----- Records for this task -----

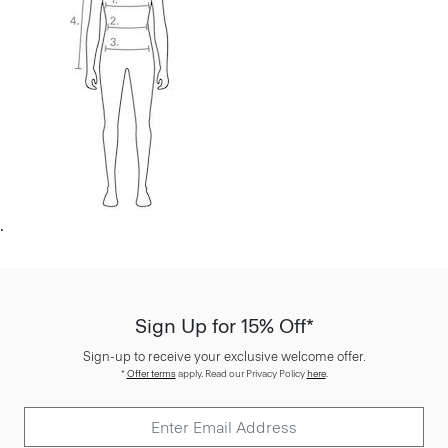
.
Sign Up for 15% Off*
Sign-up to receive your exclusive welcome offer.
*
Offer terms
apply. Read our Privacy Policy
here
.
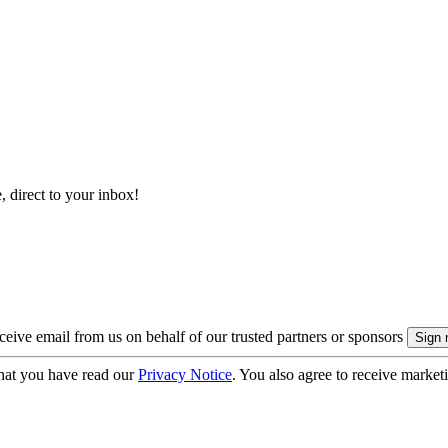
, direct to your inbox!
eive email from us on behalf of our trusted partners or sponsors
hat you have read our
Privacy Notice
. You also agree to receive market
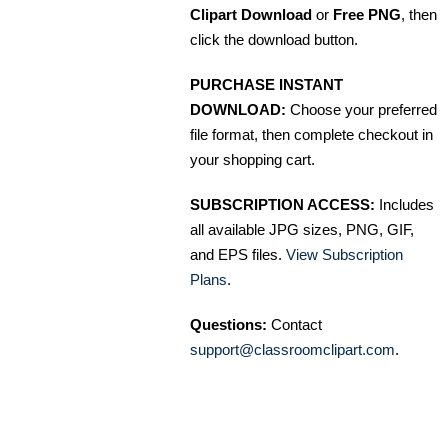
Clipart Download
or
Free PNG
, then
click the download button.
PURCHASE INSTANT
DOWNLOAD:
Choose your preferred
file format, then complete checkout in
your shopping cart.
SUBSCRIPTION ACCESS:
Includes
all available JPG sizes, PNG, GIF,
and EPS files.
View Subscription
Plans
.
Questions:
Contact
support@classroomclipart.com
.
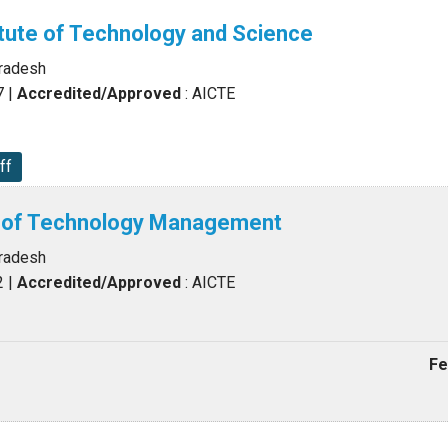
tute of Technology and Science
Pradesh
7
|
Accredited/Approved
: AICTE
ff
te of Technology Management
Pradesh
2
|
Accredited/Approved
: AICTE
Fe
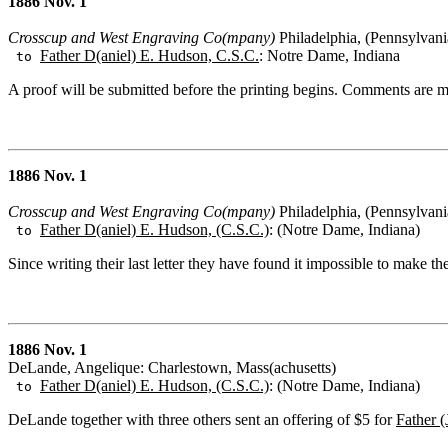
1886 Nov. 1
Crosscup and West Engraving Co(mpany)
Philadelphia, (Pennsylvani
Father D(aniel) E. Hudson, C.S.C.
: Notre Dame, Indiana
to
A proof will be submitted before the printing begins. Comments are
1886 Nov. 1
Crosscup and West Engraving Co(mpany)
Philadelphia, (Pennsylvani
Father D(aniel) E. Hudson, (C.S.C.)
: (Notre Dame, Indiana)
to
Since writing their last letter they have found it impossible to make 
1886 Nov. 1
DeLande, Angelique: Charlestown, Mass(achusetts)
Father D(aniel) E. Hudson, (C.S.C.)
: (Notre Dame, Indiana)
to
DeLande together with three others sent an offering of $5 for
Father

-----

## Assignment
Report back every line of the entries in which "DeLande" occurs.

## Answer to the problem
DeLande, Angelique: Charlestown, Mass(achusetts)
DeLande together with three others sent an offering of $5 for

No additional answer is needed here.